Action item » Search the data below for "恒脑加持" and report how many lines contain it, with no other text.

Document layout detection data:
--------------------
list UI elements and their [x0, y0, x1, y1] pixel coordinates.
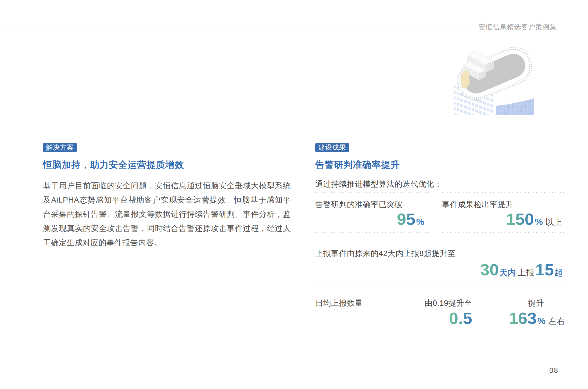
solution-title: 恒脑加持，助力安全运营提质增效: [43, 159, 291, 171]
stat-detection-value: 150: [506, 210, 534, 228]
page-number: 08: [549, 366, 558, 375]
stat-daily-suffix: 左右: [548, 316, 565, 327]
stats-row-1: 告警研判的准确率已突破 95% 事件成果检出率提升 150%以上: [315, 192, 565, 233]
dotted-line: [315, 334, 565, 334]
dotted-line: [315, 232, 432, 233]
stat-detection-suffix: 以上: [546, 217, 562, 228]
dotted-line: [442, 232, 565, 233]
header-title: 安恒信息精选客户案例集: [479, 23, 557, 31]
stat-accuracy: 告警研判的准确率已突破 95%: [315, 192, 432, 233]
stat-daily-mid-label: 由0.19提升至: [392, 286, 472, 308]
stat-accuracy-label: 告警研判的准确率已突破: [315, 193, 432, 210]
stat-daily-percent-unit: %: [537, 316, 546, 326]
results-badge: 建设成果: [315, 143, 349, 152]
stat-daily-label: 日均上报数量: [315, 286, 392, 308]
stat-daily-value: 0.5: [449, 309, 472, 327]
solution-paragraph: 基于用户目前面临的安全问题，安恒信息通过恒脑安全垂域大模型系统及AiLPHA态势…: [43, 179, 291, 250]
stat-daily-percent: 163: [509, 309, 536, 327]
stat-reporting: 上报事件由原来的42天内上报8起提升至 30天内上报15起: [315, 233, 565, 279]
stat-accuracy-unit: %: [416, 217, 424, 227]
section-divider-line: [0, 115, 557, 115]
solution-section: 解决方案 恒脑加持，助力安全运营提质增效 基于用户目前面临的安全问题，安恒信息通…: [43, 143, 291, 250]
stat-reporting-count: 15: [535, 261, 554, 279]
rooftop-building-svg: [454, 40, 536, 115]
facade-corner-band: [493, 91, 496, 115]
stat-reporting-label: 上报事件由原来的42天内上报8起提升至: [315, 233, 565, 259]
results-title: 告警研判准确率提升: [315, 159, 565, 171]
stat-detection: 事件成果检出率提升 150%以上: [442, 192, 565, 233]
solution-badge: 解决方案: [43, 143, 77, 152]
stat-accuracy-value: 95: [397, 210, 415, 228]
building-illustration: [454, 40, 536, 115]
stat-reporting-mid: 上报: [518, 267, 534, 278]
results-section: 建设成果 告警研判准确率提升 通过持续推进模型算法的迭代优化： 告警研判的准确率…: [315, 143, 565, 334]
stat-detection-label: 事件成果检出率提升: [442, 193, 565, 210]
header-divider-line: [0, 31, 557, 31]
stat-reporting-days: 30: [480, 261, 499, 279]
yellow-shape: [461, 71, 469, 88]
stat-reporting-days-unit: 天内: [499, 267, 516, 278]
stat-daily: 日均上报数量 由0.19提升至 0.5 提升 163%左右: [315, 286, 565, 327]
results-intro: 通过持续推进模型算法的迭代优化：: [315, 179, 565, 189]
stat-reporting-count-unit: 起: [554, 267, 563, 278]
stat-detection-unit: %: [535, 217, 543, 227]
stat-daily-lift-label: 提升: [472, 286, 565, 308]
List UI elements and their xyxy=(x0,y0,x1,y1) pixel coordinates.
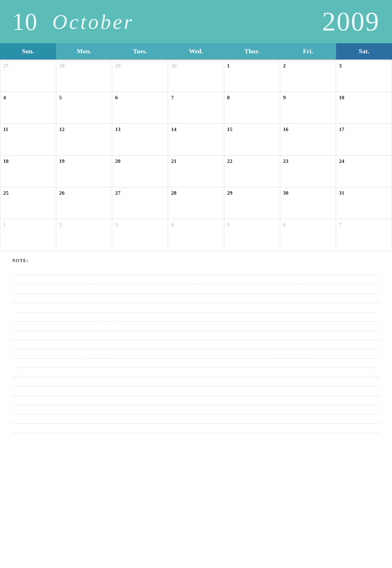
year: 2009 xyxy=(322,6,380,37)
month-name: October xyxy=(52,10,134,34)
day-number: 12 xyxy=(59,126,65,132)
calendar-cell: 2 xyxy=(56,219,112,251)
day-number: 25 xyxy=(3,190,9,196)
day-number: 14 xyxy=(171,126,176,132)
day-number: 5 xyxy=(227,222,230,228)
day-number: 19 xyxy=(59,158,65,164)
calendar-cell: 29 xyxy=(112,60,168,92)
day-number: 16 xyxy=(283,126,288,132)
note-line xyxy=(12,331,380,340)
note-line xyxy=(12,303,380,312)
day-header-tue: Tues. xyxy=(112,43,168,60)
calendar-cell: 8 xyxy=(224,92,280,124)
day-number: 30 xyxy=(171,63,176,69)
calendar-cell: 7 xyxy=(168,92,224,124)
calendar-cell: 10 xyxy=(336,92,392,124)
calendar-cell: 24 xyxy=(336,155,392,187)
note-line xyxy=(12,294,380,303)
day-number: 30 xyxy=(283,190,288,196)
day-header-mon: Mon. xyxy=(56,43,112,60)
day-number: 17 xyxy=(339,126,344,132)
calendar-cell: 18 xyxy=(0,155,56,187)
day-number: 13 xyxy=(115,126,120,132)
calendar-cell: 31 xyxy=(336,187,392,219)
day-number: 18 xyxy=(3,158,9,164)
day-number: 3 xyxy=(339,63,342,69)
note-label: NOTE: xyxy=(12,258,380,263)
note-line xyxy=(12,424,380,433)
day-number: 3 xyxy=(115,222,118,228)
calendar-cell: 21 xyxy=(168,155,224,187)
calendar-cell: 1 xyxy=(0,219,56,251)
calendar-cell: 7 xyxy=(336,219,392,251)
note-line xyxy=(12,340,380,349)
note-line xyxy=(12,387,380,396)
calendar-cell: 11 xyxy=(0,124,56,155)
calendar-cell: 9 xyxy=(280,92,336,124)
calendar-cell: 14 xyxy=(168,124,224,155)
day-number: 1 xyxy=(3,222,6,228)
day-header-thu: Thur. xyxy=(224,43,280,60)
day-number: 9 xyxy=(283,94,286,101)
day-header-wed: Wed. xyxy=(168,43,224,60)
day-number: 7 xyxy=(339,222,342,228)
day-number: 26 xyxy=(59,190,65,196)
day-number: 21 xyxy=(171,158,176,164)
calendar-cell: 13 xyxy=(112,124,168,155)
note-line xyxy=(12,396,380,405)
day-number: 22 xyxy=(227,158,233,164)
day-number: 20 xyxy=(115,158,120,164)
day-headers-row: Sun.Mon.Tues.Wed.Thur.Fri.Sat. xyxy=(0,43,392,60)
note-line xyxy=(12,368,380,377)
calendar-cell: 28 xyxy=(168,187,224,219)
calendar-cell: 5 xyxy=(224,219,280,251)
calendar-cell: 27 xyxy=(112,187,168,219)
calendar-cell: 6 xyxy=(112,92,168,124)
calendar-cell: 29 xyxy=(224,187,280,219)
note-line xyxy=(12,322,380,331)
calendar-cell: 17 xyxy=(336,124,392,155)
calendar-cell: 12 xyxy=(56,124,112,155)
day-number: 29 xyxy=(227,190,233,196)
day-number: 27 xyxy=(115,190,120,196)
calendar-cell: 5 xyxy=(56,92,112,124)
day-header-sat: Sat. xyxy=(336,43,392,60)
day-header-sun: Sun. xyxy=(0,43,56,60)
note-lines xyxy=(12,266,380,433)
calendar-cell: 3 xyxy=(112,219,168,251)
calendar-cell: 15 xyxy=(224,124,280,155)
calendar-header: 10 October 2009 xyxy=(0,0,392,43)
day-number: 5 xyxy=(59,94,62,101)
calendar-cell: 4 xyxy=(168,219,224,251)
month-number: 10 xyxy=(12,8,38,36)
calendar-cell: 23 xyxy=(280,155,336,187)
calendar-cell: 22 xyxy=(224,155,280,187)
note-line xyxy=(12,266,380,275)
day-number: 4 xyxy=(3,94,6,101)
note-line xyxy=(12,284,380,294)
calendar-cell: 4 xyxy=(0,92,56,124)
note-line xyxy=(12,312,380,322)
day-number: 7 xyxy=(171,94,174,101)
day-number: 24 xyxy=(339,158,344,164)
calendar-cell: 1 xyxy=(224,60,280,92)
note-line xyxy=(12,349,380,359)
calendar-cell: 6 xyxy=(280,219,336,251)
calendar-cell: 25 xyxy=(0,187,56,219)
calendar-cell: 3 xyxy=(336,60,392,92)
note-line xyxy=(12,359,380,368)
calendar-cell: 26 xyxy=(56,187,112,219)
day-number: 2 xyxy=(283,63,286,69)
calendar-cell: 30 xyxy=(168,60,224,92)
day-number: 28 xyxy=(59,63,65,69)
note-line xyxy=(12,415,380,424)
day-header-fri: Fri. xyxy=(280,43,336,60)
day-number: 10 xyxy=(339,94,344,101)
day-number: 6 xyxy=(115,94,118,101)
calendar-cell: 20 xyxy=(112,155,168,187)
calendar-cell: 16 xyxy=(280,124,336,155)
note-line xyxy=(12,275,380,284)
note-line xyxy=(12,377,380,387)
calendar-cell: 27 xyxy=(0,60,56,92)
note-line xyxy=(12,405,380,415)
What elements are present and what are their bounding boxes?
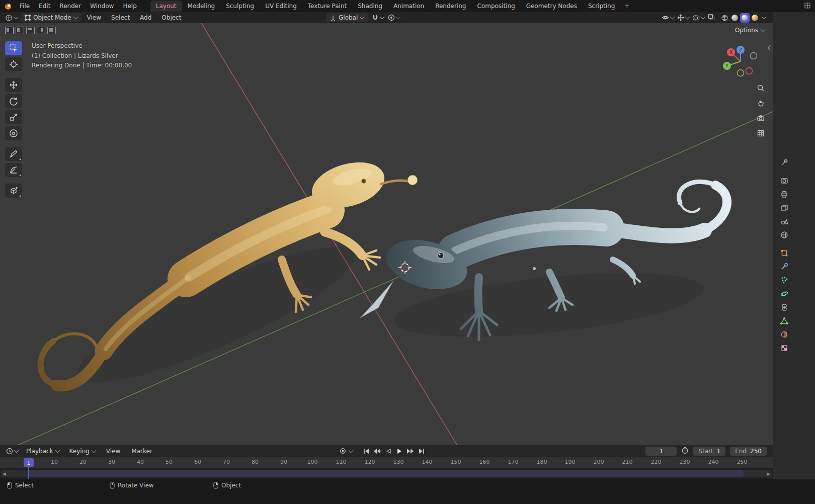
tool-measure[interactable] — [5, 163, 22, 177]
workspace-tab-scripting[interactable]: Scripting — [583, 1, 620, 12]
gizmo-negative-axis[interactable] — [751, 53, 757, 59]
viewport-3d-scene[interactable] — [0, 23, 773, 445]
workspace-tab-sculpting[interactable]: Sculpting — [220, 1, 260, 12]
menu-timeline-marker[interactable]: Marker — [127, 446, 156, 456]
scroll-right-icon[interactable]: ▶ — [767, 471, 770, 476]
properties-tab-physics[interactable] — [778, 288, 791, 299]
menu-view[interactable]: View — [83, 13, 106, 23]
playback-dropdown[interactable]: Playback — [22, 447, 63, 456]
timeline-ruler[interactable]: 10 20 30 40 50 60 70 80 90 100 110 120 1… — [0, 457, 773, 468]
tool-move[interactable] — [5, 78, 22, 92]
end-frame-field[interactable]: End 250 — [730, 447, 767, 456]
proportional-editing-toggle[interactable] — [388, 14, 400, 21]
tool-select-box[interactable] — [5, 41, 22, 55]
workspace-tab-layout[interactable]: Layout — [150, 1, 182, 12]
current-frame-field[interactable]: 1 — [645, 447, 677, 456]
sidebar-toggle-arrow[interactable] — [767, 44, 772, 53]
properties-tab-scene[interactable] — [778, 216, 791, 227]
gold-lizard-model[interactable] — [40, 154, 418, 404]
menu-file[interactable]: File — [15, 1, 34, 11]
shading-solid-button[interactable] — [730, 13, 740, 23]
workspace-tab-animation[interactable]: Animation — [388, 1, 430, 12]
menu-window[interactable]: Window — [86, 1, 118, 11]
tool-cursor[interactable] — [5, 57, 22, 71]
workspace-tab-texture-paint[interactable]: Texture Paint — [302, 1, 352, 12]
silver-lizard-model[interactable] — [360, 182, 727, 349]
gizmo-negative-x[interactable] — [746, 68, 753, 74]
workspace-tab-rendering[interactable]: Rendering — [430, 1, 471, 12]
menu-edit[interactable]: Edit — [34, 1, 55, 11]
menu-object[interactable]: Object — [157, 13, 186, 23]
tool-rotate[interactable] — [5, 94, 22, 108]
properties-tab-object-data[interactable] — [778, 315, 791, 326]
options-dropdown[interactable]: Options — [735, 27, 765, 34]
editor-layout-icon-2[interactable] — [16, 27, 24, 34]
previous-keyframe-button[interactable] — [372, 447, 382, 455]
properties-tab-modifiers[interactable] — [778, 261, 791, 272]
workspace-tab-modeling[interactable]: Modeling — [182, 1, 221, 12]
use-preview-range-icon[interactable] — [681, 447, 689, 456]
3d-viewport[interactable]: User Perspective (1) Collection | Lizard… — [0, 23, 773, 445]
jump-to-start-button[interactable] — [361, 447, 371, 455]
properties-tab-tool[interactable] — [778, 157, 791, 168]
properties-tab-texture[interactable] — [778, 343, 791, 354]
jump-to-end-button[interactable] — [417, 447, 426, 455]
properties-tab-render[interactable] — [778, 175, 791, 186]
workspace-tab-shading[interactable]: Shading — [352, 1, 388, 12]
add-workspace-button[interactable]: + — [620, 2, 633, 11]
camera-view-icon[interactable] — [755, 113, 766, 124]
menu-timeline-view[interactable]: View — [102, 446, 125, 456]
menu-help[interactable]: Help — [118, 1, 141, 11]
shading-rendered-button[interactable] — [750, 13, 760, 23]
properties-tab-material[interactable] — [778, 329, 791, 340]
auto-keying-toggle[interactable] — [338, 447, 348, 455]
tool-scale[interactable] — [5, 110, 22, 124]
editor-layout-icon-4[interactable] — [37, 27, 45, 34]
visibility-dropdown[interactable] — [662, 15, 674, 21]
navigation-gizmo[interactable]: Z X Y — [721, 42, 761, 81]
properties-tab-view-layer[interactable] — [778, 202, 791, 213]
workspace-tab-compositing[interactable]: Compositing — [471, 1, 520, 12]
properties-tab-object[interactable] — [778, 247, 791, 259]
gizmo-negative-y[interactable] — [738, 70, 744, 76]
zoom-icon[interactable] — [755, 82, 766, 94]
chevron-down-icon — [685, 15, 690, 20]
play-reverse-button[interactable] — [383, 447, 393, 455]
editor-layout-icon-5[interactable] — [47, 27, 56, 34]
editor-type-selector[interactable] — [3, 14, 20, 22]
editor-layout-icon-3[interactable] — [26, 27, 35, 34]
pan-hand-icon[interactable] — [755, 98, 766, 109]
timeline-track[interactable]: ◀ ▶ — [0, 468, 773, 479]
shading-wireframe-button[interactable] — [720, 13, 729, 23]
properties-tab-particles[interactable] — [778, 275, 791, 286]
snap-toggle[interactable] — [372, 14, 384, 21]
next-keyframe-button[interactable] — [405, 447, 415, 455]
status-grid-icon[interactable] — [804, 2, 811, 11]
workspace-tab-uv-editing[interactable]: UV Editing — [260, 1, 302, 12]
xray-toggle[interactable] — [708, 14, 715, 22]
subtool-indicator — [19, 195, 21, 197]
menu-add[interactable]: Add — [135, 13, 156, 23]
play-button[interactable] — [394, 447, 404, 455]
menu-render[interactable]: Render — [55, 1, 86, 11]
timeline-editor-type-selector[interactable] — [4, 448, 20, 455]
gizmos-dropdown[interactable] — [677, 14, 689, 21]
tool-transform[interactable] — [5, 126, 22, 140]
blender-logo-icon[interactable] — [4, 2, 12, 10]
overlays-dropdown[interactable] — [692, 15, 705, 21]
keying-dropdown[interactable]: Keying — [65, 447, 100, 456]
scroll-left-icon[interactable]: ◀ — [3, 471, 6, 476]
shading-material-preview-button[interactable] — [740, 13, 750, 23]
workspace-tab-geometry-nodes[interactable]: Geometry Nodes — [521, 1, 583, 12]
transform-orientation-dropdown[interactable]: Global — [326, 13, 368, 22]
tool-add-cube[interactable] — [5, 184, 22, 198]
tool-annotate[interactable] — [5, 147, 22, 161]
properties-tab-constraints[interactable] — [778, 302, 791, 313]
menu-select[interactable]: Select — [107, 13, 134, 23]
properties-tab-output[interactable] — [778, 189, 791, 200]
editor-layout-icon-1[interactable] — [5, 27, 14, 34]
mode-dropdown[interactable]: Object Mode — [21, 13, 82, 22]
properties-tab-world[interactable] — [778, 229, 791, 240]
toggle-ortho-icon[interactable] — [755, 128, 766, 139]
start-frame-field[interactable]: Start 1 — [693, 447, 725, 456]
--------------------
Result of this task » 2